Source data

▽

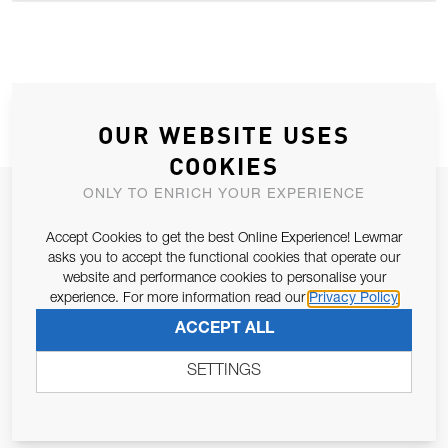
OUR WEBSITE USES
COOKIES
ONLY TO ENRICH YOUR EXPERIENCE
JOIN OUR NEWSLETTER
ALLOW US TO KEEP IN CONTACT WITH YOU.
Accept Cookies to get the best Online Experience! Lewmar
asks you to accept the functional cookies that operate our
website and performance cookies to personalise your
Email Address
SUBSCRIBE
experience. For more information read our
Privacy Policy
ACCEPT ALL
Pursuant to and for the purposes of Article 13 of the EU REG
SETTINGS
679/2016, I consent to the processing of personal data as per
Privacy Policy
.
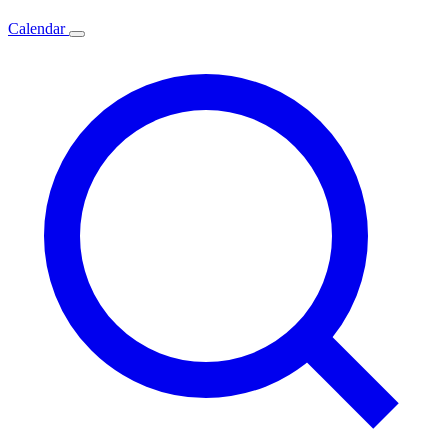
Calendar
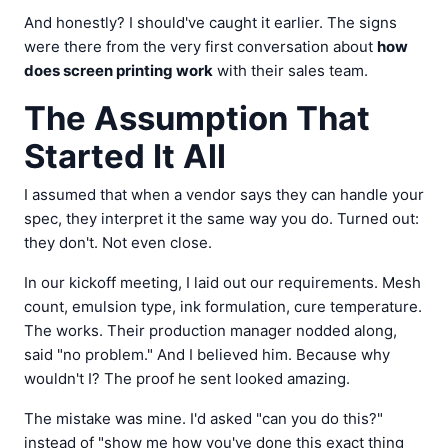
And honestly? I should've caught it earlier. The signs
were there from the very first conversation about
how
does screen printing work
with their sales team.
The Assumption That
Started It All
I assumed that when a vendor says they can handle your
spec, they interpret it the same way you do. Turned out:
they don't. Not even close.
In our kickoff meeting, I laid out our requirements. Mesh
count, emulsion type, ink formulation, cure temperature.
The works. Their production manager nodded along,
said "no problem." And I believed him. Because why
wouldn't I? The proof he sent looked amazing.
The mistake was mine. I'd asked "can you do this?"
instead of "show me how you've done this exact thing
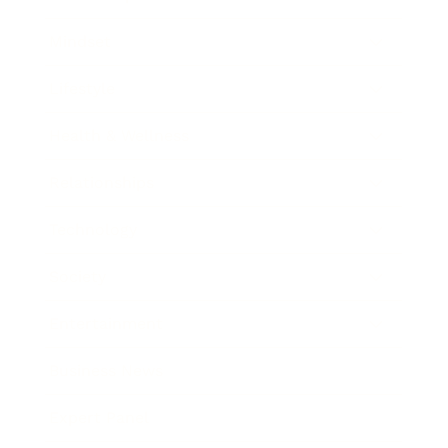
Mindset
Lifestyle
Health & Wellness
Relationships
Technology
Society
Entertainment
Business News
Expert Panel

△

HOW TO COMPLETE THIS TASK
Each line between the one holding "JOIN OUR NEWSLETTER" and the one holding "I assumed that", inclusive, should be copied exactly as it appears above, and pictures should be omitted.

SOLUTION TO THIS PROBLEM
JOIN OUR NEWSLETTER
ALLOW US TO KEEP IN CONTACT WITH YOU.
Accept Cookies to get the best Online Experience! Lewmar
asks you to accept the functional cookies that operate our
website and performance cookies to personalise your
Email Address
SUBSCRIBE
experience. For more information read our
Privacy Policy
ACCEPT ALL
Pursuant to and for the purposes of Article 13 of the EU REG
SETTINGS
679/2016, I consent to the processing of personal data as per
Privacy Policy
.
Calendar
And honestly? I should've caught it earlier. The signs
were there from the very first conversation about
how
does screen printing work
with their sales team.
The Assumption That
Started It All
I assumed that when a vendor says they can handle your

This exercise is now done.